Inequality, poverty, corruption – Nicaragua has many of the characteristic problems that afflict Central American nations. Yet there is one way in which it stands out from its neighbours: its relative lack of violence. Its homicide rate, according to the latest regional report from InSight Crime, is a mere seven per 100,000. This compares with 12.1 per 100,000 in the much richer Costa Rica, 42.8 per 100,000 in Honduras and a “staggering” 60 per 100,000 in El Salvador.
Why this disparity? In large part it’s a legacy of Nicaragua’s 1970s Sandinista revolution against the US-backed General Somoza dictatorship, and the nation’s subsequent rejection of all things American. Whereas its neighbours, under US pressure, implemented very heavy-handed policing methods in the early 1990s (former New York City mayor Rudy Giuliani secured lucrative consultancy contracts), Nicaragua pursued community-based policing, with officers working closely with NGOs to prevent crime. The model was in keeping with the ideals of the revolution, which championed social programmes and progressive ideas such as gender equality. It’s this approach that has enabled Nicaragua to defy “the near-universal correlation between poverty, inequality and violence”. (Roberto Lovato, The Nation, New York, 17 Feb 2018).

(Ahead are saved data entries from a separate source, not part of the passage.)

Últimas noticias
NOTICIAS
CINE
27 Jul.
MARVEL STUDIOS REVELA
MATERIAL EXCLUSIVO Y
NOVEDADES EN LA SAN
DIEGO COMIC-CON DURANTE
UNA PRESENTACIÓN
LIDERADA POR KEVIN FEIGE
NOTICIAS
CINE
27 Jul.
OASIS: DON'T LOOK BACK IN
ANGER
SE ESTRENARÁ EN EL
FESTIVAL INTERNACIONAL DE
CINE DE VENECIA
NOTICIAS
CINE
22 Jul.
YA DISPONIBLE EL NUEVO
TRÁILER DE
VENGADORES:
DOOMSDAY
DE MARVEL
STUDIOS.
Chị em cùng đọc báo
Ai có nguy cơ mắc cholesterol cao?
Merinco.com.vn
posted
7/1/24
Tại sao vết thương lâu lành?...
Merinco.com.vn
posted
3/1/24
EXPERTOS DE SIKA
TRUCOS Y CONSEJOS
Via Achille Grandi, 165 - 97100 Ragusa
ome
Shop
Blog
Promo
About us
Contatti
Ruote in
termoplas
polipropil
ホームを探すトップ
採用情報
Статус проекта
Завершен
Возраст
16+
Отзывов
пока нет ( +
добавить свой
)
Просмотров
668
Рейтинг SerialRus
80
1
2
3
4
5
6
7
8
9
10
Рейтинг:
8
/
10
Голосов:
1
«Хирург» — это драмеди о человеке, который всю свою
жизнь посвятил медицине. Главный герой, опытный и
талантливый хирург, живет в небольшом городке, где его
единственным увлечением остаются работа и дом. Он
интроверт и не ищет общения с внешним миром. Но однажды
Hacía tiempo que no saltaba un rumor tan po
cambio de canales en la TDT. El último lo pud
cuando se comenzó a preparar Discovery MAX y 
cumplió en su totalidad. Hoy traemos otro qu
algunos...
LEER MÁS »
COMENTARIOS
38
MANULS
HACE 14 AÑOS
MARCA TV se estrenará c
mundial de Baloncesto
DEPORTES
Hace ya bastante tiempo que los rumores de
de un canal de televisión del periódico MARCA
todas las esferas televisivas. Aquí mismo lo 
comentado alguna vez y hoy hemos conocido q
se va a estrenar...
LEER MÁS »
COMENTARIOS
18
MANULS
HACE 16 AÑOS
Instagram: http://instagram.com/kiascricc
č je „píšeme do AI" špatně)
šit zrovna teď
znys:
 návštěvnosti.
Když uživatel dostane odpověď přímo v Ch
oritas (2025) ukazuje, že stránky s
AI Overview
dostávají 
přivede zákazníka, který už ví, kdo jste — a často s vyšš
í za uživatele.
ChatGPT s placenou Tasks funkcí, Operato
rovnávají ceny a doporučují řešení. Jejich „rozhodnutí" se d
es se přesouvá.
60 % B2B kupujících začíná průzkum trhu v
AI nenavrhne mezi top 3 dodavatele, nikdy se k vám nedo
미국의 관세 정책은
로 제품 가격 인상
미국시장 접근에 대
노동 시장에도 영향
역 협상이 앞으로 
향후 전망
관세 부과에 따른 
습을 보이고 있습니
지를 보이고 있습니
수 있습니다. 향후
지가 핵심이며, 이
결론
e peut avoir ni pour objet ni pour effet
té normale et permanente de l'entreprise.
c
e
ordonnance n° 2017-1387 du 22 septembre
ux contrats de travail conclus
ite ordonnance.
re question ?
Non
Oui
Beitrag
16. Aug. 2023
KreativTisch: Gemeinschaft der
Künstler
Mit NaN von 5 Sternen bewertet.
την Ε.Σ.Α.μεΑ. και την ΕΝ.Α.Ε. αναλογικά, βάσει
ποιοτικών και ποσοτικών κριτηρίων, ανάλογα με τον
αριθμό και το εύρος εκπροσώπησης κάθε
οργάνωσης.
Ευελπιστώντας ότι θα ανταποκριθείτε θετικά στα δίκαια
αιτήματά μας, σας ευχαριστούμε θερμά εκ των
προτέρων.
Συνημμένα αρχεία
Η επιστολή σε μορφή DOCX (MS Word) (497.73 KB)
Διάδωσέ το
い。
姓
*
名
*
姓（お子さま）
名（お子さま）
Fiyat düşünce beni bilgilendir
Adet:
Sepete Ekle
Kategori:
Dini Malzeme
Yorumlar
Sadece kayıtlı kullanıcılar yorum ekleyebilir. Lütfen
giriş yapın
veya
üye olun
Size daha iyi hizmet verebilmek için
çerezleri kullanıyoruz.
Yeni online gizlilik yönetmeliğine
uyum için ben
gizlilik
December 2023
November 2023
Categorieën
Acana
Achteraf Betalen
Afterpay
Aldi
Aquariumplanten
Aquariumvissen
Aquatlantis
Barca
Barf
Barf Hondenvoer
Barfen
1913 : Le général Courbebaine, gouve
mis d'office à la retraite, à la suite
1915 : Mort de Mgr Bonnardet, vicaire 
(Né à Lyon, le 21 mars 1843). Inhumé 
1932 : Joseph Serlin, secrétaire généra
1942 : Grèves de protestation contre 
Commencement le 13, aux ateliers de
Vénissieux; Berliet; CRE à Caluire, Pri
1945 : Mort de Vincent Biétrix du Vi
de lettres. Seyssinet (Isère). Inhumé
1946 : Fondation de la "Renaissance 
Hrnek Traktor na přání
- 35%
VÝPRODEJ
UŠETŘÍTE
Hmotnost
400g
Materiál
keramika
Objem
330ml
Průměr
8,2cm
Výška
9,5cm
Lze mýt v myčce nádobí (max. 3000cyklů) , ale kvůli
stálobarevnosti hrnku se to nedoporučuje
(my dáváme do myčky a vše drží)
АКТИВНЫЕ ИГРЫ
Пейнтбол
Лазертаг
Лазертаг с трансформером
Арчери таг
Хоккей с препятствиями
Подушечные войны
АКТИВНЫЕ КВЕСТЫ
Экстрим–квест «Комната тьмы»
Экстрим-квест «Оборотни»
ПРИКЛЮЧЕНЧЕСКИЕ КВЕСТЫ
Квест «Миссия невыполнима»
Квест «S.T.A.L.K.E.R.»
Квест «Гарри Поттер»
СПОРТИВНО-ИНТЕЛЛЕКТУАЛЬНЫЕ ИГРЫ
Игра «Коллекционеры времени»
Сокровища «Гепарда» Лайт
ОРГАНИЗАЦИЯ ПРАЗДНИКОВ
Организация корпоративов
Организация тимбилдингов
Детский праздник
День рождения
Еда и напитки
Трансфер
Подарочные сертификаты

Contrast the above with the trigger-happy behaviour of many American policemen, frightened to death, poorly trained, and many of them none too keen on teenage blacks. Republicans always reach for over-reach when contemplating crime. Huge numbers are arrested on specious grounds for “loitering” or holding something in their hands. Huge numbers are incarcerated, ensuring that previously harmless young people become hardened criminals. This is not the way to battle crime and not the way to to get the help and cooperation of local communities. What it does do is get votes from fearful Republican voters, whose fearfulness. is stoked up, often with bogus crime figures. With the posxible exception of Chicago, crime is gradually going down, believe it or not. No thanks to the hordes of John Waynes in policemen’s costumes.